In the last century, there have been few instances of great inflation, so great that it was called hyperinflation. Inflation na, hyper pa. One was in Germany soon after WW I. Another was in the Philippines in the middle of WW II, when the occupying Japanese gave us ‘Mickey Mouse’ money. It’s happening today in Venezuela and Turkey. Why? The easy answer is because someone said something is Money, and people went along, and then another, who had the power, printed Money like there was no tomorrow.
But the madness ends. Because unlike a James Bond movie, Tomorrow does come.
Economists sometimes say Money is like a veil. It surrounds ‘real’ underlying transactions but it doesn’t matter if people can see through the veil. True enough. If we can anticipate that all prices will double, we just shrug and get on with our lives. After all the price we pay, someone else receives. Crazier economists then say that Money is then “neutral” — like “It didn’t mean a thing.”

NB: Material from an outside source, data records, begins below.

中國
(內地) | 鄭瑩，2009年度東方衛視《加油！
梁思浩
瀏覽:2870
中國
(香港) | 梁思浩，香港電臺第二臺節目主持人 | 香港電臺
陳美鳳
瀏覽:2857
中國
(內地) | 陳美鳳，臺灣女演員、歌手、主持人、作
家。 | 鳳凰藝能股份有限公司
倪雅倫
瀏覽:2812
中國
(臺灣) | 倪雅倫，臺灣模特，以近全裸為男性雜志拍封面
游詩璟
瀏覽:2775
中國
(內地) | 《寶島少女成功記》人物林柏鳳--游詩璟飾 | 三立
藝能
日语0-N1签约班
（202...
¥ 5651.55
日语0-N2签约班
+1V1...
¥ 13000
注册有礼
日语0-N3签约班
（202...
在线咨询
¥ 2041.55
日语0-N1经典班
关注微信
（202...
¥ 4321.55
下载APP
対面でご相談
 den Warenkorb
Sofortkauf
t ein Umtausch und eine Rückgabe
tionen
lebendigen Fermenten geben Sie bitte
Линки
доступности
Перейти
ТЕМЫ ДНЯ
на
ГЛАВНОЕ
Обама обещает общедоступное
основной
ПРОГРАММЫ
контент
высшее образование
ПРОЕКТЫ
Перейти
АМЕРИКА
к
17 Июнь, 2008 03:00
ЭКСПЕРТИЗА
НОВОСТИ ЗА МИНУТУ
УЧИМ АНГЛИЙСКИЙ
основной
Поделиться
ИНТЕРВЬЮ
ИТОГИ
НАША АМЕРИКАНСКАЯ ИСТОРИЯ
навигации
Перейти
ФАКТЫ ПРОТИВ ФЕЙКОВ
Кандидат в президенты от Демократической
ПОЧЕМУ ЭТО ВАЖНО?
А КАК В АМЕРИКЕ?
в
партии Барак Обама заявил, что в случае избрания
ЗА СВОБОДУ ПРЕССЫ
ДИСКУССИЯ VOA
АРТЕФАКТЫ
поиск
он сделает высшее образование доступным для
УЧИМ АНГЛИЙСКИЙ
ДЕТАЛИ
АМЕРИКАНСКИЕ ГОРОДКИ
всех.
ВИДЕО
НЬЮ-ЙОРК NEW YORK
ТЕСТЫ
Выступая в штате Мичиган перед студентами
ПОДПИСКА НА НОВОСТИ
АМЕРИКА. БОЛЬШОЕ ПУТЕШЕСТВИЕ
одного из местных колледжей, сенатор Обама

Yet money is far from neutral. It is typically in Drive or Reverse. And there are winners and losers. This means that inflation is good for some, bad for others.
Economists, ever the wily lot, then say that there is a harsh ‘tradeoff’ for society. If we kill inflation, we get unemployment. (Some guy with initials AWP became famous for this so-called tradeoff.) That means a lot of losers (those who lose jobs) will prevent some winners (those who gain from inflation, such as those ‘evil’ debtors) from having fun.
The tradeoff spawned another thing called NAIRU. Wikipedia says it means “non-accelerating inflation rate of unemployment.” It is a mouthful, but the idea is that we have to accept some unemployment anyway, but not too much, and we don’t want inflation to ‘run away’ like a hesitant bride. It is the level of unemployment at which inflation will remain steady (although we have to turn to macroeconomics experts to tell us all this). Economists in the US think NAIRU is at 5-6 percent, but there is controversy on what steady rate of inflation will pair with such a NAIRU.
So, the ideal inflation rate that will not accelerate seems undetermined. Where did God then get the 2 percent inflation target?
Beats me. Someone in Canada (Louis-Philippe Rochon) says it came from nowhere but somehow it was popularized by the central bank of New Zealand. God, being God, cannot be questioned. Happy?
There’s yet another loose end here. Central banks print their own moneys, but are tied to each other like Siamese twins through the exchange rate, the price of one money in terms of another. In 1944, God also gave the 12th commandment: Thou shalt make exchange rates stable. He created that wonderful scapegoat of all God-fearing leftists, the IMF (Impossible Mission Force, or International Monetary Fund; take your pick).
The commandment is honored in the breach – “You know, exchange rates are determined by market forces, and for these to stabilize, we central banks must print money at more or less the same rate.” A rogue central bank risks unwanted exchange rate changes. Still, God did not command a particular level for the exchange rate. In 1944, the Philippine peso/US dollar rate was 2; we got PhP 2 per one USD. Today, the exchange rate is around PhP 58 to the dollar. God is so wise indeed.
How do we know that central banks are behaving as they should? We look at interest rates. When across currencies, they are the same, the market decrees that the exchange rate stay put. (For the serious economics student, this outcome has a name – the Interest Parity Condition.) When the US Fed (the US central bank) raises interest rates by 75 basis points, and our Bangko Sentral raises them by 50 basis points, can we say that the monetary officials of the two countries are willing to let the US dollar rise further?
We conclude. If the peso falls, it must be by design (not God’s). That design is also a moving target, just like the official inflation target. There is no excuse in that “It just happens.”
Whatever I say in this column is just musings from the dark side of macroeconomics. “Louis, this is the beginning of a beautiful friendship,” so said Rick.